== Problem to solve ==
Could you copy each line of the listing below that has the word "section"?

== Data to use ==
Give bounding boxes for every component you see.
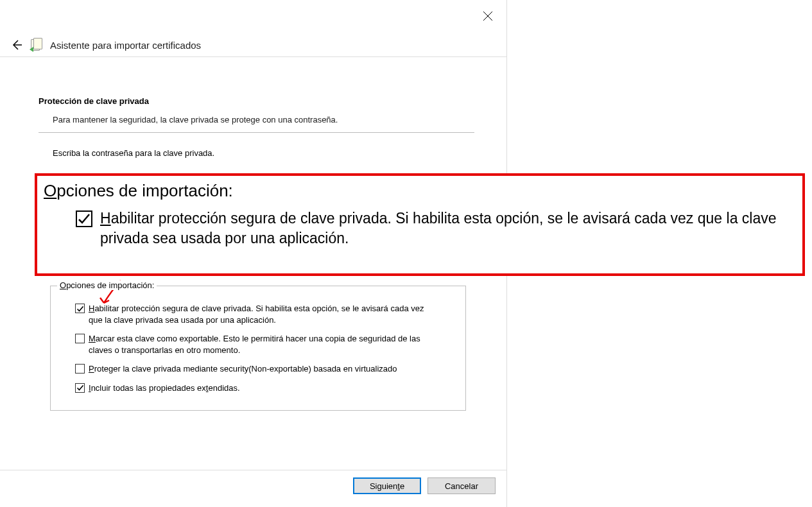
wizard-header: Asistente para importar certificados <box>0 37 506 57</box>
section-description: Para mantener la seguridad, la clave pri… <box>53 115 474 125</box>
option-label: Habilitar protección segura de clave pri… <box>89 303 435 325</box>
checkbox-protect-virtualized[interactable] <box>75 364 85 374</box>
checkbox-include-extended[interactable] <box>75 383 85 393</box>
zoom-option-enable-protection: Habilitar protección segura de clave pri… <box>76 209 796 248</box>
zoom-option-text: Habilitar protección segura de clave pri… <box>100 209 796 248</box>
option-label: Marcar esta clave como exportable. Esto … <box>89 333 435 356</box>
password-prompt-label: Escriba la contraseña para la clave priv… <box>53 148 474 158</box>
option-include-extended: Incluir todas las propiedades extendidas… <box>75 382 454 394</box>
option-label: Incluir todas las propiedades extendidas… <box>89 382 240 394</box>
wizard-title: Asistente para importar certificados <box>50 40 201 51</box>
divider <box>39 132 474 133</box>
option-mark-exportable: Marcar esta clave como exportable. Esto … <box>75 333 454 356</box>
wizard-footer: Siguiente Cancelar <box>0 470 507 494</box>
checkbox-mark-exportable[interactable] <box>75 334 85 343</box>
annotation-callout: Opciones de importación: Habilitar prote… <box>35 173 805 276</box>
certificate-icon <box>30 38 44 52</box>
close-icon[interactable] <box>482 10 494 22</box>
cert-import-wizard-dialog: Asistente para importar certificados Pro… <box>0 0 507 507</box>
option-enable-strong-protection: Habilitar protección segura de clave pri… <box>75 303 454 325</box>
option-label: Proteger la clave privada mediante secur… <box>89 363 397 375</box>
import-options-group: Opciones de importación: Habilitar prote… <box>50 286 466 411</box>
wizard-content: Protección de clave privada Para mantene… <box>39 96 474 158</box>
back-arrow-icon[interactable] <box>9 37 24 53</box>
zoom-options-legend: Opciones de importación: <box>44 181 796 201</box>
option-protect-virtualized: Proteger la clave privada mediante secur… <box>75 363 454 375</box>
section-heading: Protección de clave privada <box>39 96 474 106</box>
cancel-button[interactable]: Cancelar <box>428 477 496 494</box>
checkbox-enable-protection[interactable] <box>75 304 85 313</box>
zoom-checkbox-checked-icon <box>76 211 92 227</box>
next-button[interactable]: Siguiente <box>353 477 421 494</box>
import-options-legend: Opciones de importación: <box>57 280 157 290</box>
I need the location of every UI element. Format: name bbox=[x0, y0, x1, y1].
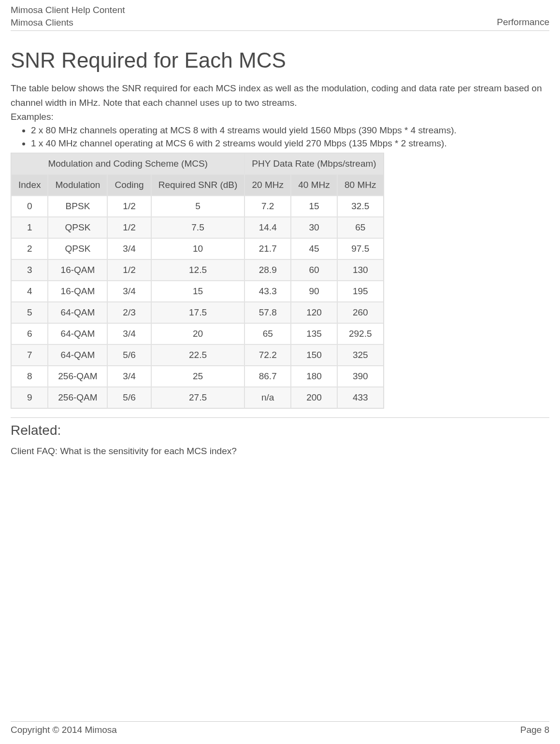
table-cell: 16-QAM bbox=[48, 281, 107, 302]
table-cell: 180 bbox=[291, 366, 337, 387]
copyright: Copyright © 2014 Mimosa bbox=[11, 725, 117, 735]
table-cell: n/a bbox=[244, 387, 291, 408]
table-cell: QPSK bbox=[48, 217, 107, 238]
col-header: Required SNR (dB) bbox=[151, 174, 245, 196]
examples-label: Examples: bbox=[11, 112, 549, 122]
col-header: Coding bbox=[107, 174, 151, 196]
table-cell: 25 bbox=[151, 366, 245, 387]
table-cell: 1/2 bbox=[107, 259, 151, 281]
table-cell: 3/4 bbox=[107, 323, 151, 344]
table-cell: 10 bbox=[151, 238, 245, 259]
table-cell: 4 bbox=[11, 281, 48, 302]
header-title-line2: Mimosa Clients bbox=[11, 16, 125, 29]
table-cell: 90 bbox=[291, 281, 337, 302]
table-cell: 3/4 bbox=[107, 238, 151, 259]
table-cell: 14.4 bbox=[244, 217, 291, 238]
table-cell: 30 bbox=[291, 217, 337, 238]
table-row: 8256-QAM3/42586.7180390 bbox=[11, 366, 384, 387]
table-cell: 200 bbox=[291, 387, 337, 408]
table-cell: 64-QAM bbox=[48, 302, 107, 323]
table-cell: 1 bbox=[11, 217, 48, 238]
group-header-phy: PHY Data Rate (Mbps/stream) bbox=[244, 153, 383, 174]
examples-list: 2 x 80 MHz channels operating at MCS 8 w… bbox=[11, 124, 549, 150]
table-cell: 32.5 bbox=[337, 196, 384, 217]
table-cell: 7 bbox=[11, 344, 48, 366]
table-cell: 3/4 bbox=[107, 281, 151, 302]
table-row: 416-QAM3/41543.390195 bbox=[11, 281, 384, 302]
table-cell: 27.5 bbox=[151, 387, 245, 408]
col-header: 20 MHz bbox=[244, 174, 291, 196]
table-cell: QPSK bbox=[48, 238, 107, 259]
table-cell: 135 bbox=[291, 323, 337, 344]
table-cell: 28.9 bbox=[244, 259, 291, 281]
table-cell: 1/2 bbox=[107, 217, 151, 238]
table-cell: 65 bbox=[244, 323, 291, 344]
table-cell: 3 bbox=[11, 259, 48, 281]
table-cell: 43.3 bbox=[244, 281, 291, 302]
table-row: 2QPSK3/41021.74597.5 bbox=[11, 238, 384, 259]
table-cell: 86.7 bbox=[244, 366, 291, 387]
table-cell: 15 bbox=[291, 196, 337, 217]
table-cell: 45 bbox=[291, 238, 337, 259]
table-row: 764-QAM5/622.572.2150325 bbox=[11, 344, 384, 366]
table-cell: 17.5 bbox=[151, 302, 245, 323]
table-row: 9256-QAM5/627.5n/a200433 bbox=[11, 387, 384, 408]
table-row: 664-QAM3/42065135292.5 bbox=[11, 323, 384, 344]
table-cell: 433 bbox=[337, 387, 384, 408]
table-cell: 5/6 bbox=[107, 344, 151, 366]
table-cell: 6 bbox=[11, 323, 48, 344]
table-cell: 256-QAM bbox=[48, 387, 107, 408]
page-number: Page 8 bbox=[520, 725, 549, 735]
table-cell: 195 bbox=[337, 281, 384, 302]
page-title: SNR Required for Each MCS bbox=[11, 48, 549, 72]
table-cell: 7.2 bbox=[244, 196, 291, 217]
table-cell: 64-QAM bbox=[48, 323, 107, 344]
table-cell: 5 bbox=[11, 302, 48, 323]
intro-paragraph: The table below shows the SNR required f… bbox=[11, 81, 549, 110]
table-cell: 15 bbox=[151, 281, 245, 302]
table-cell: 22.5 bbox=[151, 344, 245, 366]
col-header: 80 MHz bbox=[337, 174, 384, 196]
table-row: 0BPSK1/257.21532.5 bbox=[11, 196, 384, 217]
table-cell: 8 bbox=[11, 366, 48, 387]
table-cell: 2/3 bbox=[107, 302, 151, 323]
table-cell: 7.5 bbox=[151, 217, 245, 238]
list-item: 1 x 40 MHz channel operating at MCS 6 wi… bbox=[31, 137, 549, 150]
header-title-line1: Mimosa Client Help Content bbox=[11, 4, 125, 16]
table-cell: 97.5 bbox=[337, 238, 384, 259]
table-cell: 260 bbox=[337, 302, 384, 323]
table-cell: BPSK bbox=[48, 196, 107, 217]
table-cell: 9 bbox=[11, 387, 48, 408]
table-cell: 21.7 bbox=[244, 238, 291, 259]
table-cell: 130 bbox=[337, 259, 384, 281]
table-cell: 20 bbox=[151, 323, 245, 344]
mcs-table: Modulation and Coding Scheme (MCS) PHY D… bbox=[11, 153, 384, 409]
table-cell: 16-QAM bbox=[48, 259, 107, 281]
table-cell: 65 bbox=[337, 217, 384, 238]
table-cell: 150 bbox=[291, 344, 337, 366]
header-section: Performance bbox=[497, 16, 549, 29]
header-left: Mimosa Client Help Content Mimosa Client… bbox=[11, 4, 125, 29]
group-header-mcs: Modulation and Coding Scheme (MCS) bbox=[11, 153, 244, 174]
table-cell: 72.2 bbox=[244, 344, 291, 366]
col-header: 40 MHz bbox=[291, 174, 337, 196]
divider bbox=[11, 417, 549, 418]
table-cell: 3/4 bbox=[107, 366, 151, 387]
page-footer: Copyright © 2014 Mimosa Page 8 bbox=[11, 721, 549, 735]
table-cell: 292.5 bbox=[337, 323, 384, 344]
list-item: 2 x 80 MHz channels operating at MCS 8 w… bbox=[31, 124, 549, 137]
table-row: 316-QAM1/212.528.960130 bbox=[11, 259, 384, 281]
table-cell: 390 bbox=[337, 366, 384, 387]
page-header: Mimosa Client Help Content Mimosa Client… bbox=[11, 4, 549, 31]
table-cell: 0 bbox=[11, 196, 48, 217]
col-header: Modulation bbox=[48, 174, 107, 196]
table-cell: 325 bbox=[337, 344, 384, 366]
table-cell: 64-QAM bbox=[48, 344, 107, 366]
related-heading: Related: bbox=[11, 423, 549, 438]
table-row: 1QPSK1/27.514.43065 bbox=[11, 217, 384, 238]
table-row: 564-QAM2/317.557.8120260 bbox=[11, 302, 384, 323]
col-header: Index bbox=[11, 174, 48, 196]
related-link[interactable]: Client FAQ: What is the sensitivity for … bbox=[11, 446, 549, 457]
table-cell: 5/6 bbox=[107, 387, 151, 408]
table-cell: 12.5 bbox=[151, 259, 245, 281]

== Response area ==
section-description: Para mantener la seguridad, la clave pri… <box>53 115 474 125</box>
section-heading: Protección de clave privada <box>39 96 474 106</box>
header-section: Performance bbox=[497, 16, 549, 29]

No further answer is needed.